**What you need to do:** Please restate the records that follow word for word, omitting any images.

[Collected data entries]
--------------------------------------------------
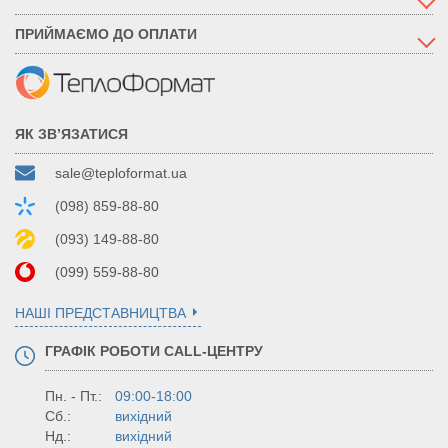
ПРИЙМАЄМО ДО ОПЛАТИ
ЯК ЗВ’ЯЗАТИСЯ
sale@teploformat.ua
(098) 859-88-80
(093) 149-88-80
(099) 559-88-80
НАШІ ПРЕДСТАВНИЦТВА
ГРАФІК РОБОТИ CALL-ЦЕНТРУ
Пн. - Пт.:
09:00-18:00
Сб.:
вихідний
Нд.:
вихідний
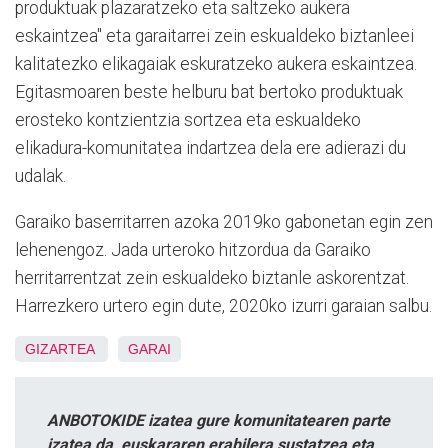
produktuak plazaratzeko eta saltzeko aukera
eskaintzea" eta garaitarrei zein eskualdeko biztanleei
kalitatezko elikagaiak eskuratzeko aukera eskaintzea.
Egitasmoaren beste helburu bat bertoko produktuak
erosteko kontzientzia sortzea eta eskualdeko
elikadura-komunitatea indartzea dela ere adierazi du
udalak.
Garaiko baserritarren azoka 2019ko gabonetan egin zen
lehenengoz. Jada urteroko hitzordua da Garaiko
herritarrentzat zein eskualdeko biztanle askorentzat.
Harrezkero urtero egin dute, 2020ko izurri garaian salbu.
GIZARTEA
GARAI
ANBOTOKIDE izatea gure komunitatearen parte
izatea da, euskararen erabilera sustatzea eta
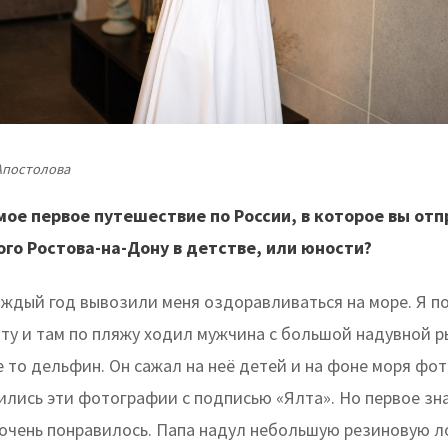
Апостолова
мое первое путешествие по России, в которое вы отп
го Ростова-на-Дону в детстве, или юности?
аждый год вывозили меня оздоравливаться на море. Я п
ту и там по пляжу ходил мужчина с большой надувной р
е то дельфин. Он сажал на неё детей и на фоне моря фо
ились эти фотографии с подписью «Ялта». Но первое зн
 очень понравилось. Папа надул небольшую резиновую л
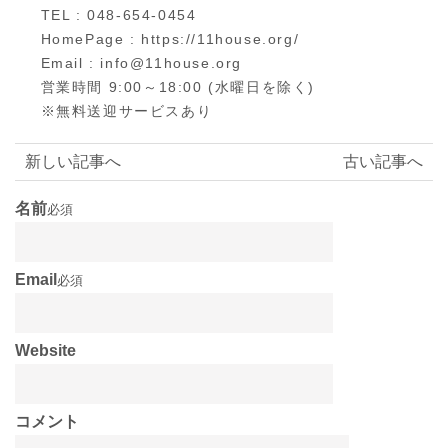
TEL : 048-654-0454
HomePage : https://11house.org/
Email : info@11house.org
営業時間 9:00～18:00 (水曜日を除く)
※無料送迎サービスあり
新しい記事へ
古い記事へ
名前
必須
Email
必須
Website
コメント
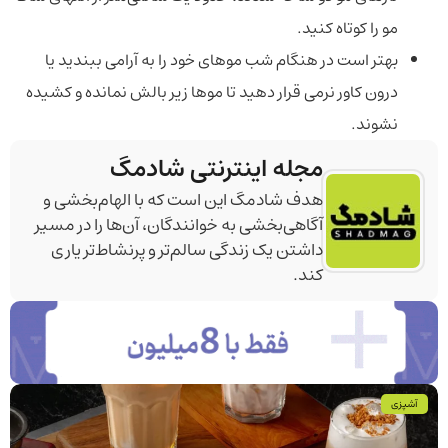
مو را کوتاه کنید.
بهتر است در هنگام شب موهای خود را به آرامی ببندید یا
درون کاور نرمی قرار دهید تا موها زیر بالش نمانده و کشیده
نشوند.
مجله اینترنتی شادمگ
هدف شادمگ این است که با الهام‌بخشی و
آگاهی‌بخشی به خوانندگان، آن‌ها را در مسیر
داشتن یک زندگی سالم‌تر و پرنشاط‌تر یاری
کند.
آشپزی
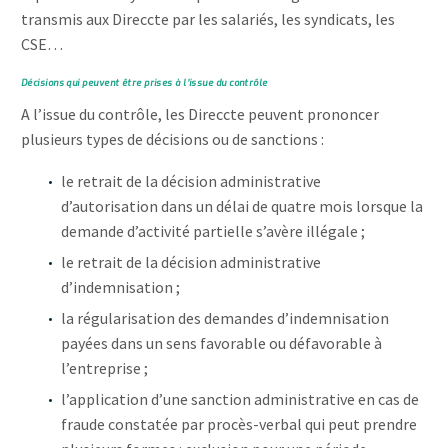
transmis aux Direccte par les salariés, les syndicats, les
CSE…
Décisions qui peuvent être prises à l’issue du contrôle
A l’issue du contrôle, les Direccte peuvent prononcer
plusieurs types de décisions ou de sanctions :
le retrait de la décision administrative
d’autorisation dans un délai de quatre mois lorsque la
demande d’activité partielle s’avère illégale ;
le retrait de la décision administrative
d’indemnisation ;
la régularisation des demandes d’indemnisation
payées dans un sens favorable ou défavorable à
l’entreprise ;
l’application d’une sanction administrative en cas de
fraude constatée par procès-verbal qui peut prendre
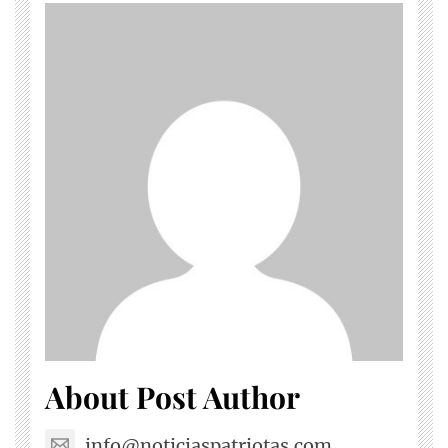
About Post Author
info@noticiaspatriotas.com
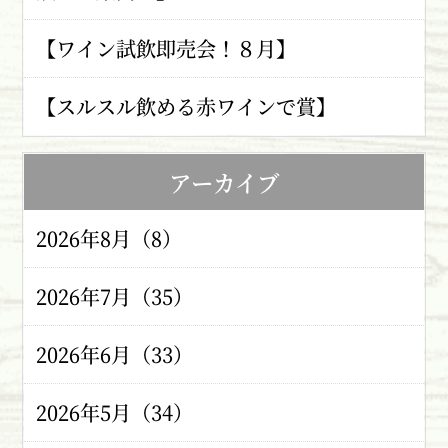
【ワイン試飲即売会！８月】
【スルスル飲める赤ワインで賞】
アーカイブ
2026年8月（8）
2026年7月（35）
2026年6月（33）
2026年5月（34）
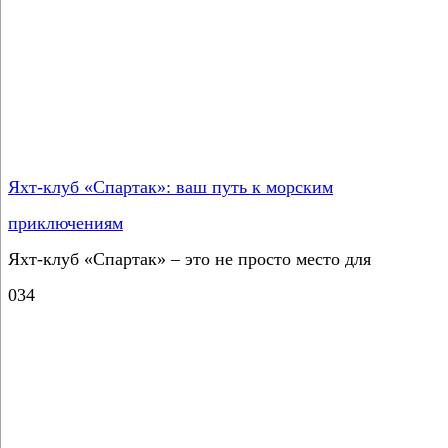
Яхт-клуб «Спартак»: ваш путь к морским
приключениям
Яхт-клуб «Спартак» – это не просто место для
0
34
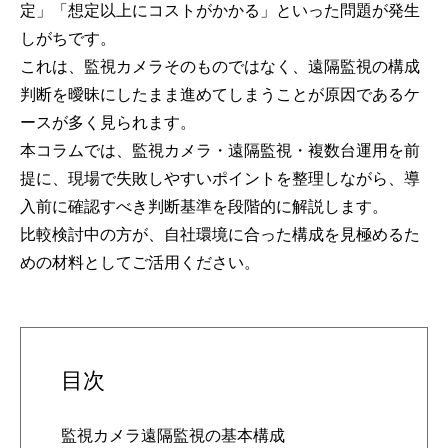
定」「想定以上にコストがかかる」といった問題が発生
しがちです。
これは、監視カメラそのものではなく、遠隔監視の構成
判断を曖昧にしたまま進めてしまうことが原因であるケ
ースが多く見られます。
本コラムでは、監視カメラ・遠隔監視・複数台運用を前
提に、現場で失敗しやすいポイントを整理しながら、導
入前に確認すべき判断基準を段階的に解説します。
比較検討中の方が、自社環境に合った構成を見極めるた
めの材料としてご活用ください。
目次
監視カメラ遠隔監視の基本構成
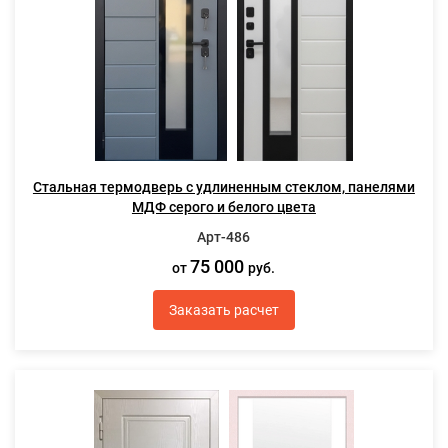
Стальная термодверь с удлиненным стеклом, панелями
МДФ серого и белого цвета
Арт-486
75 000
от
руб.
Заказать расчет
--------------------------------------------------
**Problem solution:**
ПРИЙМАЄМО ДО ОПЛАТИ
ЯК ЗВ’ЯЗАТИСЯ
sale@teploformat.ua
(098) 859-88-80
(093) 149-88-80
(099) 559-88-80
НАШІ ПРЕДСТАВНИЦТВА
ГРАФІК РОБОТИ CALL-ЦЕНТРУ
Пн. - Пт.:
09:00-18:00
Сб.:
вихідний
Нд.:
вихідний
produktuak plazaratzeko eta saltzeko aukera
eskaintzea" eta garaitarrei zein eskualdeko biztanleei
kalitatezko elikagaiak eskuratzeko aukera eskaintzea.
Egitasmoaren beste helburu bat bertoko produktuak
erosteko kontzientzia sortzea eta eskualdeko
elikadura-komunitatea indartzea dela ere adierazi du
udalak.
Garaiko baserritarren azoka 2019ko gabonetan egin zen
lehenengoz. Jada urteroko hitzordua da Garaiko
herritarrentzat zein eskualdeko biztanle askorentzat.
Harrezkero urtero egin dute, 2020ko izurri garaian salbu.
GIZARTEA
GARAI
ANBOTOKIDE izatea gure komunitatearen parte
izatea da, euskararen erabilera sustatzea eta
Апостолова
мое первое путешествие по России, в которое вы отп
го Ростова-на-Дону в детстве, или юности?
аждый год вывозили меня оздоравливаться на море. Я п
ту и там по пляжу ходил мужчина с большой надувной р
е то дельфин. Он сажал на неё детей и на фоне моря фо
ились эти фотографии с подписью «Ялта». Но первое зн
 очень понравилось. Папа надул небольшую резиновую л
TEL : 048-654-0454
HomePage : https://11house.org/
Email : info@11house.org
営業時間 9:00～18:00 (水曜日を除く)
※無料送迎サービスあり
新しい記事へ
古い記事へ
名前
必須
Email
必須
Website
コメント
مو را کوتاه کنید.
بهتر است در هنگام شب موهای خود را به آرامی ببندید یا
درون کاور نرمی قرار دهید تا موها زیر بالش نمانده و کشیده
نشوند.
مجله اینترنتی شادمگ
هدف شادمگ این است که با الهام‌بخشی و
آگاهی‌بخشی به خوانندگان، آن‌ها را در مسیر
داشتن یک زندگی سالم‌تر و پرنشاط‌تر یاری
کند.
آشپزی
transmis aux Direccte par les salariés, les syndicats, les
CSE…
Décisions qui peuvent être prises à l’issue du contrôle
A l’issue du contrôle, les Direccte peuvent prononcer
plusieurs types de décisions ou de sanctions :
le retrait de la décision administrative
d’autorisation dans un délai de quatre mois lorsque la
demande d’activité partielle s’avère illégale ;
le retrait de la décision administrative
d’indemnisation ;
la régularisation des demandes d’indemnisation
payées dans un sens favorable ou défavorable à
l’entreprise ;
l’application d’une sanction administrative en cas de
fraude constatée par procès-verbal qui peut prendre
About Post Author
info@noticiaspatriotas.com
【ワイン試飲即売会！８月】
【スルスル飲める赤ワインで賞】
アーカイブ
2026年8月（8）
2026年7月（35）
2026年6月（33）
2026年5月（34）
Яхт-клуб «Спартак»: ваш путь к морским
приключениям
Яхт-клуб «Спартак» – это не просто место для
0
34
定」「想定以上にコストがかかる」といった問題が発生
しがちです。
これは、監視カメラそのものではなく、遠隔監視の構成
判断を曖昧にしたまま進めてしまうことが原因であるケ
ースが多く見られます。
本コラムでは、監視カメラ・遠隔監視・複数台運用を前
提に、現場で失敗しやすいポイントを整理しながら、導
入前に確認すべき判断基準を段階的に解説します。
比較検討中の方が、自社環境に合った構成を見極めるた
めの材料としてご活用ください。
目次
監視カメラ遠隔監視の基本構成
Стальная термодверь с удлиненным стеклом, панелями
МДФ серого и белого цвета
Арт-486
75 000
от
руб.
Заказать расчет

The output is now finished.